On the contrary, for paper-based/offline voting system, every change (e.g. preference expression mechanism) requires the entire re-execution of the simulation and the results. Blockchain-based voting service, as discussed in Sect. 2, cannot be entirely not regressive because of the use of the Distributed Ledger Technology as a monolith that reduces the possibility of extension and technology adaptation in case of changing conditions (e.g. technology obsolescence).

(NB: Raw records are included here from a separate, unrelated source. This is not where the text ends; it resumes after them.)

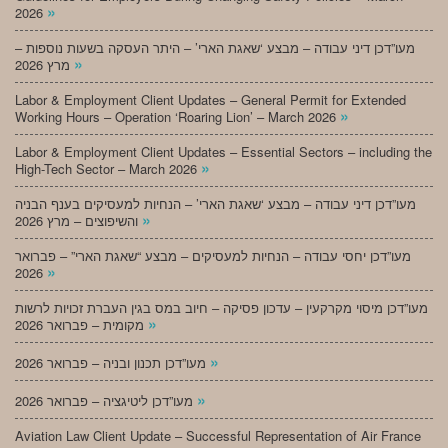
»
2026
מעו”דכן דיני עבודה – מבצע ‘שאגת הארי’ – היתר העסקה בשעות נוספות –
»
מרץ 2026
Labor & Employment Client Updates – General Permit for Extended
»
Working Hours – Operation ‘Roaring Lion’ – March 2026
Labor & Employment Client Updates – Essential Sectors – including the
»
High-Tech Sector – March 2026
מעו”דכן דיני עבודה – מבצע ‘שאגת הארי’ – הנחיות למעסיקים בענף הבניה
»
והשיפוצים – מרץ 2026
מעו”דכן יחסי עבודה – הנחיות למעסיקים – מבצע “שאגת הארי” – פברואר
»
2026
מעו”דכן מיסוי מקרקעין – עדכון פסיקה – חיוב במס בגין העברת זכויות לרשות
»
מקומית – פברואר 2026
»
מעו”דכן תכנון ובניה – פברואר 2026
»
מעו”דכן ליטיגציה – פברואר 2026
Aviation Law Client Update – Successful Representation of Air France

The possibility to have results in a cost-effective, trusted and verifiable/auditable way triggers the so-called rebound effect [39] in HyperVote that can be expressed in a request of even more configuration levels. Rebound effect is also present in blockchain-based voting system and in simple e-Vote service because of the use of technology. However, the effect is also dampened since the services do not easily scale in presence of a high number of voters (e.g. ELIGO e-voting service requires a project-based approach for more than 2000 voters involving a consulting phase that increases the costs [19]). Because of automation, the VoS is maximum in HyperVote. It is also significant for e-voting services. The combination of E2E verifiability with the E2E trust assigns the maximum value for the accuracy to Hypervote. The simple use of blockchain increases the accuracy in e-voting services, while for paper vote, the voting process mechanisms are able to guarantee just a fair level. Finally, the effort required to configure lunch and obtain the results of the consultation in HyperVote is quantifiable in terms of hours. In the case of a relevant number of voters, in e-voting service, the effort required might be increased. The difference between the paper-based voting process is incomparable. The result of this evaluation is depicted in Fig. 8.

Fig. 8.
figure 8

HyperVote evaluation

6 Conclusion

Our proposal aims at developing an e-Vote-as-a-Service based on Blockchain overcoming the limitations of the current projects using a cloud-based approach. Even if a number of cloud providers such as IBM and Oracle are offering ready-to-use blockchain installation on the Cloud with a fee based on the number of transactions, the challenge of a dynamic, cross-platform and on-demand system configuration and optimization based on end user’s business requirements remains. HyperVote aimed at:

  • keeping the operational costs (transaction, maintenance, etc.) is entirely under control of the organizations that provide the service. In particular, since Fabric is based on certified nodes, it is possible to have high performance and scalability respect to the permission less Blockchains,

  • combining Privacy by Homomorphic encryption and Trust blockchain allowing tallying process on encrypted votes without the disclosure of the voter identity,

  • modeling complex Business Logic with chaincode treated as an atomic service,

  • enabling high configurability of the system and cross-platform agile portability.

The proposed architecture aims also to propose a new perspective for the blockchain-based application moving from a static to a dynamic and configurable view to optimize costs and service performance in view of long-term sustainability of the service provided.